Stevan Bates

Personal information
- Date of birth: 29 November 1981 (age 44)
- Place of birth: Belgrade, SFR Yugoslavia
- Position: Defender

Team information
- Current team: Shanghai Port (assistant)

Senior career*
- Years: Team / Apps / (Gls)
- 2000–2002.: Železničar Beograd / 58 / (1)
- 2002–2005: Železnik / 59 / (4)
- 2004: → Alania Vladikavkaz (loan) / 15 / (1)
- 2005–2006: Rad / 26 / (2)
- 2006–2009: Châteauroux / 66 / (3)
- 2009–2010: Baku / 30 / (0)
- 2010: Tromsø / 1 / (0)
- 2011–2012: Baku / 28 / (0)
- 2012–2013: Rad / 0 / (0)
- 2012: → Khazar Lankaran (loan) / 8 / (0)
- 2012–2013: → Mes Kerman (loan) / 27 / (0)
- 2013: OFK Beograd / 7 / (0)
- 2014–2015: Hunan Billows / 53 / (1)
- 2016–2017: Rad / 35 / (1)

Managerial career
- 2018–2020: Partizan (U17 assistant)
- 2021–: Shanghai Port (assistant)

= Stevan Bates =

Serbian retired footballer

Stevan Bates (Стеван Батес; born 29 November 1981) is a Serbian football coach and former player who played as a defender. He is an assistant coach for the Chinese club Shanghai Port.

==Club career==
Born in Belgrade, Bates played in Yugoslavia/Serbia for Železničar Beograd, Železnik and Rad, in Russia for Alania Vladikavkaz, in France for LB Châteauroux, and in Azerbaijan for FC Baku.
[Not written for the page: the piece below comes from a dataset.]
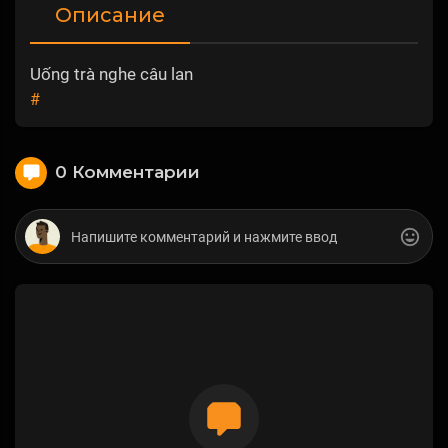
Описание
Uống trà nghe câu lan
#
0 Комментарии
Bates played one league game for Tromsø IL in the Norwegian Premier League 2010 season. He did not manage to break into the Tromsø first team squad, and agreed to leave the club after the 2010 season, re-signing for his former club FC Baku.

On 16 January 2014, Bates transferred to China League One side Hunan Billows.

In summer 2017, Bates retired from playing football professionally.

==Coaching career==
In January 2021, Bates was appointed assistant manager of Ivan Leko at Shanghai Port.